Noyra-X: The point mikehostetler makes – 'agents must be architecturally correct WITHOUT LLMs before they can be correct WITH LLMs' – is underappreciated in most production deployments. We see this constantly: the failure mode isn't model quality, it's undefined operational boundaries and missing human-in-the-loop checkpoints for edge cases. Supervision trees as a first-class design primitive rather than an afterthought seems exactly right. What's your experience with teams that skip the architectural correctness step and go straight to LLM integration?
rvz: Let me guess, in the next 6 months, Elixir and Erlang becoming fashionable to build AI agents and then another hype cycle of AI usage and marketing of Elixir.What's old is now rebranded, reheated and new again.
hrmtst93837: BEAM offers concrete benefits for agent frameworks: cheap preemptible processes, OTP behaviors like GenServer and Supervisor, ETS or Mnesia for fast state, and clustering tools that make managing thousands of stateful agents and restarts tractable.The tradeoff is heavy ML still lives in Python and on GPUs, so run models as external services over gRPC or HTTP or use Nx with EXLA for smaller on-node work, and if you need native speed use Rustler NIFs or ports but never block the BEAM scheduler or the node will grind to a halt.
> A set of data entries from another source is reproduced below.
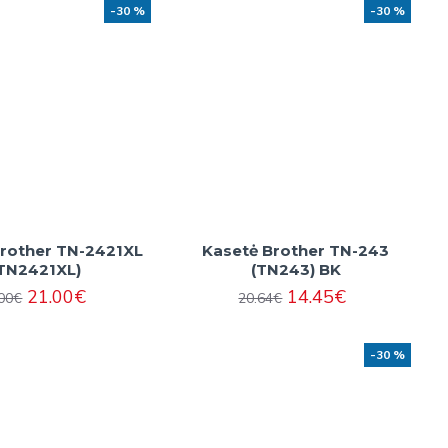
-30 %
-30 %
Brother TN-2421XL
Kasetė Brother TN-243
TN2421XL)
(TN243) BK
21.00€
14.45€
.00€
20.64€
-30 %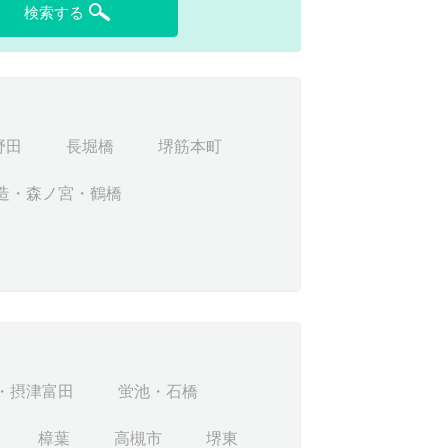
検索する
野田
長堀橋
堺筋本町
造・森ノ宮・鶴橋
・摂津富田
蛍池・石橋
樟葉
高槻市
堺東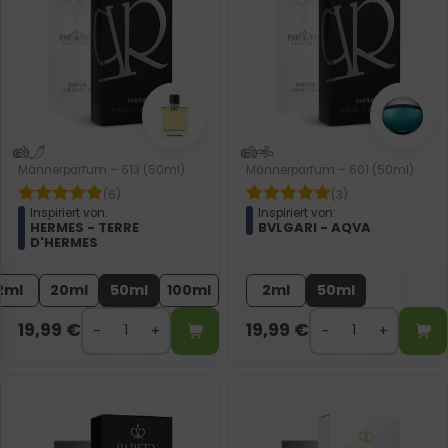
Männerparfum – 613 (50ml)
Männerparfum – 601 (50ml)
(6)
(3)
Inspiriert von:
Inspiriert von:
HERMES - TERRE
BVLGARI - AQVA
D'HERMES
2ml
20ml
50ml
100ml
2ml
50ml
19,99
€
19,99
€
mikehostetler: Not sure if this will surprise you - but I 100% agree with this. I went through the journey that many others did - implementing the loop, then trying to make it useful, realizing the limitations, etc.I came to similar conclusions - what does valuable agentic software look like? It's not OpenClaw (yet)The game theory then, in my opinion, is to focus on the knowable frontier - implement tools we can trust - and continue working and sharing that work.I am holding onto the optimistic case - valuable use cases beyond coding agents will emerge.
mikehostetler: Thank you!!!
jdmadrigal95: Hi Mike,I am an amateur, can you point me in the correct direction to understand BEAM and use JIDO 2.0 to start building? Please.Thanks, Jose
ralphc: I'm in the same boat as waynesonfire and I'm afraid this doesn't answer the question sufficiently. What do you do with an agent? What's a concrete example vs. typing in a chat box.
nickcoffee: Nice work shipping this. The BEAM's fault tolerance model makes a lot of sense for agent workloads, been thinking about similar tradeoffs on the orchestration side. Curious what the failure recovery looks like when an agent mid-run hits a bad LLM response vs. a process crash.